The young activists were part of the President’s Forum with Young African Leaders, held in Washington August 3–5. They were invited to Washington to be honored for their work in bringing about positive social change in their home countries. They met with the members of Congress August 4.
Senator Dick Durbin of Illinois, the chairman of the Judiciary Subcommittee on Human Rights, said he is intent on using his influence in the U.S. Congress to address all forms of human rights violations in Africa, be they incidents of human trafficking, drafting child soldiers or taking political prisoners. He said that there is a “thirst” for African minerals that are extracted from African conflict zones by western companies. He said those companies must be held accountable for human rights abuses to which they may be party. He also said he is backing legislation that will prevent fallen, corrupt African leaders from finding refuge in the United States.
Representative Don Payne of New Jersey compared the ferment for change in Africa now to the activism in the United States in the 1960s, when he fought for civil rights. He praised President Obama for calling this forum 50 years after 17 African countries won their independence.
Senator Johnny Isakson of Georgia took a different tack, emphasizing economic development. He said Africa offers great opportunity for partnership with the United States in the 21st century.
The young activists, many of whom are in their 20s and 30s, responded enthusiastically to the encouraging words from the lawmakers.
A young journalist from Sudan, Alsanosi Ahmed Ibrahim Ali, said the interests of the United States and Africa overlap. “For example, trade between the United States will create jobs in both places. I will carry that message back to Sudan,” he said. He added that the Sudanese government paints an unfairly negative image of the United States.

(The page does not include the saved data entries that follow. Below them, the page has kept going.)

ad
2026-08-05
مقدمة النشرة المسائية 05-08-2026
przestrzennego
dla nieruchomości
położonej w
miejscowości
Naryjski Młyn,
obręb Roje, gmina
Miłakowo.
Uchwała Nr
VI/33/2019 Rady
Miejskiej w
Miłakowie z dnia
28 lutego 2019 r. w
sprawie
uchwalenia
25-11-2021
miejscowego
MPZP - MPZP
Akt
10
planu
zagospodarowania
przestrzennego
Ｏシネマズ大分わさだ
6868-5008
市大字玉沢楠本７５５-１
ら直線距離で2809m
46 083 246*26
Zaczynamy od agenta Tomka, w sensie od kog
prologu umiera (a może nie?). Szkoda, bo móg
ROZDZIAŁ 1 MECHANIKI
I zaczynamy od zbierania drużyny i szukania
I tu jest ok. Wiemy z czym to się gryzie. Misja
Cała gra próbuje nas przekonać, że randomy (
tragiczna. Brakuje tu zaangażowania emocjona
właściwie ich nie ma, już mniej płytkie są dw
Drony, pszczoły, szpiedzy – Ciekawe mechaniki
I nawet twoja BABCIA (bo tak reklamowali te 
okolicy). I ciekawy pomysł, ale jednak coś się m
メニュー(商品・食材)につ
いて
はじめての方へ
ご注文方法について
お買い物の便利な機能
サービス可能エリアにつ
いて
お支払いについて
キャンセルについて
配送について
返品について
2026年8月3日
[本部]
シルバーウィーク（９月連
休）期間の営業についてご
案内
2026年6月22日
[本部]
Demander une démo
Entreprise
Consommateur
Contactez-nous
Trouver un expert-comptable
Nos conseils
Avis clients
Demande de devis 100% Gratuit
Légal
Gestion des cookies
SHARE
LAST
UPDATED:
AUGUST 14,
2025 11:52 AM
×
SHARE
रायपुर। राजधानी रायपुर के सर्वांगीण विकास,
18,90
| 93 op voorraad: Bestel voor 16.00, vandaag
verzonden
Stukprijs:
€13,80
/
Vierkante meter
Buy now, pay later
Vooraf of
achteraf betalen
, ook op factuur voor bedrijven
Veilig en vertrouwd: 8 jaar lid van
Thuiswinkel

Sydney Chisi, executive director of the Youth Initiative for Democracy in Zimbabwe, works on training young community leaders. He prepares young people to run for office, registers citizens to vote and demands change in government actions and policies.
“Zimbabwe’s youth have to be included in decision-making processes,” he said. They have to “take it upon themselves” to build a new democracy and governing system, and confront the internal security forces. “It is very dangerous, but somebody has to do it,” Chisi said. He said in 2008 he lost four close friends to political violence.
Assale Tiemoko Antoine, a journalist from Ivory Coast, was appreciative of the honor of being invited to the forum. Antoine spent 12 months behind bars from December 2007 to December 2008 for his reporting on government corruption. He said he hoped that being part of the young leaders’ forum will raise his status back home and afford him greater protection from people who would like to silence him.
“You must keep the freedom of independence alive,” Payne said. “Many leaders in Africa feel that the people must serve them. I’ve told that to their faces. They didn’t like it. You need to go back home and do work.”
Payne was surrounded by many young leaders in the street afterward as they jostled to have a picture taken with him.